Bayh-Dole positions the “preference” for United States industry as the most important provision of the law, asserting precedence over any other part of Bayh-Dole (see 35 USC 203). Bayh-Dole requires owners of subject inventions to require certain exclusive licensees to use American-made product. But Bayh-Dole’s provision turns out to be almost useless in practice, since it is limited to an odd licensing scenario–an exclusive license in the United States to use or to sell–and the requirement then doesn’t apply to owners of subject inventions directly, nor to non-exclusive licensing, nor to exclusive licenses outside the United States (so, no requirement to prefer to export US-made products).
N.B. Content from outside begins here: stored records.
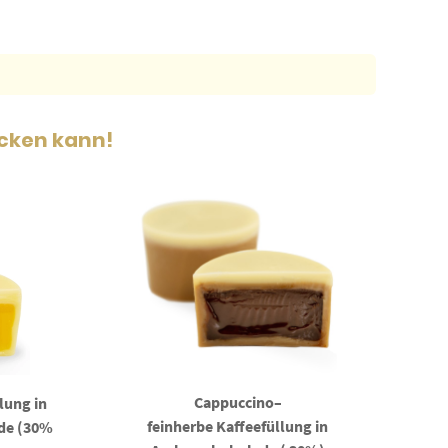
ecken kann!
Cappuccino–
lung in
feinherbe Kaffeefüllung in
ade (30%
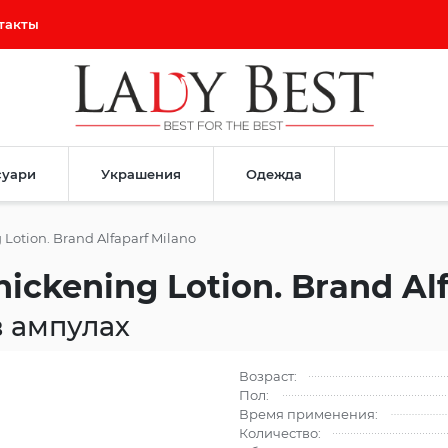
такты
суари
Украшения
Одежда
 Lotion. Brand Alfaparf Milano
hickening Lotion. Brand Al
в ампулах
Возраст:
Пол:
Время применения:
Количество:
Even so, Bayh-Dole’s preference for United States industry figures in Bayh-Dole’s statement of policy and objective (35 USC 200):

to promote the commercialization and public availability of inventions made in the United States by United States industry and labor

And Senator Bayh in introducing S. 414 in the Senate made American technology leadership the cornerstone of his reasoning for why Bayh-Dole was needed. What’s the point of sponsoring inventions if those inventions are all exclusively licensed to foreign companies who then import their licensed products into the United States? How the heck does doing that advance American industry or technology leadership?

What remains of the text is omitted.